Manuscript Title:

SMART DDoS DEFENSE: PACKET SKEW ANALYSIS FOR HTTP FLOOD DETECTION

Author:

KAMAL ALIEYAN, MAMOUN ABU HELOU, WAHEEB ABU-ULBAH, AYMAN GHABEN, HANI IWIDAT, YOUSEF A. BAKER EL-EBIARY

DOI Number:

DOI:10.5281/zenodo.15845090

Published : 2025-07-10

About the author(s)

1. KAMAL ALIEYAN - College of Information Technology, Amman Arab University, Amman, Jordan.
2. MAMOUN ABU HELOU - Faculty of Administrative and Informatics, Al- Istiqlal University, Palestine.
3. WAHEEB ABU-ULBAH - Faculty of Administrative and Informatics, Al- Istiqlal University, Palestine.
4. AYMAN GHABEN - College of Information Technology, Amman Arab University, Amman, Jordan.
5. HANI IWIDAT - Faculty of Administrative and Informatics, Al- Istiqlal University, Palestine.
6. YOUSEF A. BAKER EL-EBIARY - Faculty of Informatics and Computing, UniSZA, Malaysia.

Full Text : PDF

Abstract

One of the most harmful orchestrated cyberattacks against online services or computers on the network is the distributed denial of service (DDoS) attack.

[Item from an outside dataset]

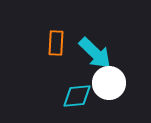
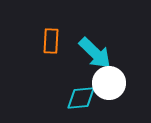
orange rectangle: moved 5 px left, 2 px up
cyan diamond: moved 4 px right, 2 px down
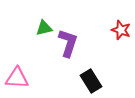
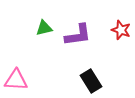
purple L-shape: moved 10 px right, 8 px up; rotated 64 degrees clockwise
pink triangle: moved 1 px left, 2 px down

Although there are numerous ways to spot DDoS attacks, the issue is still widespread. The primary theories about this gap are discussed in this study utilizing mathematical techniques that may efficiently identify HTTP flooding DDoS attacks. This research suggested an efficient mathematical mechanism based on the tendency measurements (i.e., the skew) of the distribution packets to detect the destructive HTTP flooding DDoS packets in the incoming flows in the traffic before reaching the website. The traffic will be divided into aggregated packets based on a given time, then, each aggregated packet will be broken down into equal smaller time called events, after that those events will be divided into groups according to (equal packet size with the same inter arrival time). Using the skew value for each event, this approach will determine the chance of HTTP flooding DDoS attacks occurring within the group. If the skew value is close to value 1 or -1, it is categorized as an HTTP flooding DDoS attack; otherwise, it is considered normal. The suggested mechanism, which outperforms related literature works, yields excellent accuracy rates of 99.12%, according to experimental findings on the CIC DDoS dataset.


Keywords

DDoS Attacks; HTTP Flooding; Online Services; Quantitative Metrics; Networking Security.